By Roderick T. dela Cruz / http://www.manilastandardtoday.com/?page=business3_april20_2009
The global financial crisis has affected the tourism business in the Philippines, according to the National Statistical Coordination Board.
Romulo Virola, secretary- general of the agency, said that during the second half of 2008, the growth of tourism-related services sectors was slower than that of GDP, failing to continue the growth momentum that began in the third quarter of 2006.
The tourism industry, which accounted for about 6.2 percent of gross domestic product in the Philippines, expanded by just 1 percent in the third quarter of 2008 and 4.0 percent in the fourth quarter, below the 4.6 percent growth of the GDP last year.
Before the crisis, the tourism industry was growing by 8 percent to 12 percent per quarter, data from the board showed.

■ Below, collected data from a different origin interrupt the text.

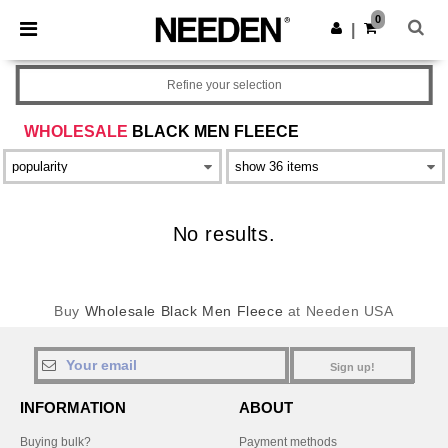
×
Needen App
0
Get the app
|
Better prices on app!
Refine your selection
WHOLESALE
BLACK MEN FLEECE
No results.
Buy
Wholesale Black Men Fleece
at Needen USA
Sign up!
INFORMATION
ABOUT
Buying bulk?
Payment methods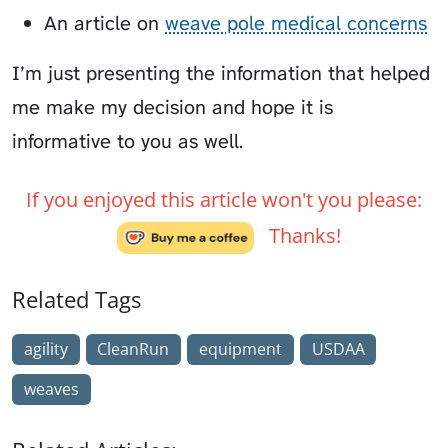
An article on
weave pole medical concerns
I’m just presenting the information that helped
me make my decision and hope it is
informative to you as well.
If you enjoyed this article won't you please:
Thanks!
Related Tags
agility
CleanRun
equipment
USDAA
weaves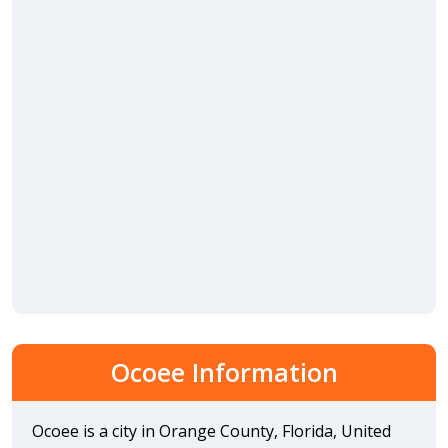
Ocoee Information
Ocoee is a city in Orange County, Florida, United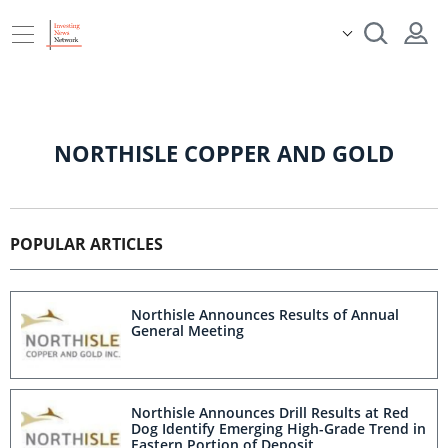
NORTHISLE COPPER AND GOLD
POPULAR ARTICLES
Northisle Announces Results of Annual
General Meeting
Northisle Announces Drill Results at Red
Dog Identify Emerging High-Grade Trend in
Eastern Portion of Deposit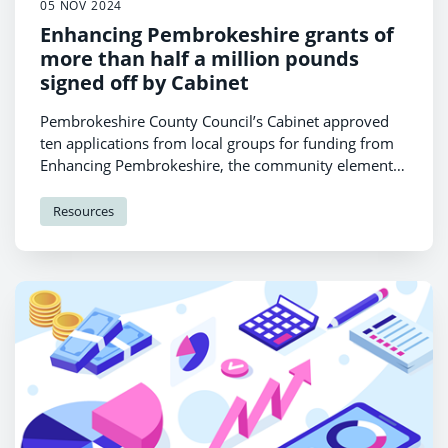
05 NOV 2024
Enhancing Pembrokeshire grants of
more than half a million pounds
signed off by Cabinet
Pembrokeshire County Council’s Cabinet approved
ten applications from local groups for funding from
Enhancing Pembrokeshire, the community element
of Second Home Council Tax.
Resources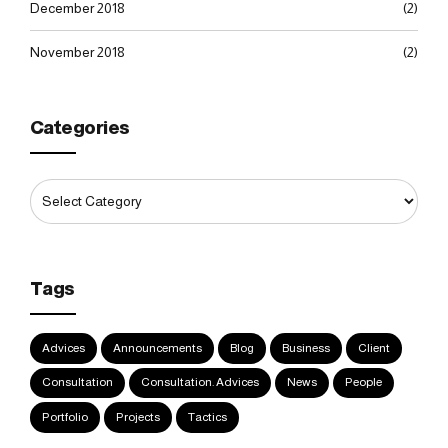
December 2018
(2)
November 2018
(2)
Categories
Tags
Advices
Announcements
Blog
Business
Client
Consultation
Consultation. Advices
News
People
Portfolio
Projects
Tactics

“Employment in tourism industries decelerated to 1.5 percent in 2008 from 3.7 percent in 2007, slower than the 2.6 percent growth of the total Philippine employment last year,” Virola said.
Employment in hotels and restaurants slowed down to 2.6 percent and 1.7 percent in the fourth quarter of 2008 and first quarter of 2009, respectively, after having grown by 7.2 percent in the second quarter of 2008 and 7.7 percent in the third quarter.
The growth of the gross value- added for hotels and restaurants and recreational services also slowed down to 0.78 percent in the third quarter of 2008 and 4.01 percent in the fourth quarter.
Despite the negative impact of the crisis on tourism, Virola said domestic tourism held much promise in stimulating economic activities.
He noted that tourism was the most stable industry in Baguio City over the past 20 years.
The tourism industry covers accommodation services, food and beverage serving services, transportation, travel agencies and other reservation services, entertainment and recreation.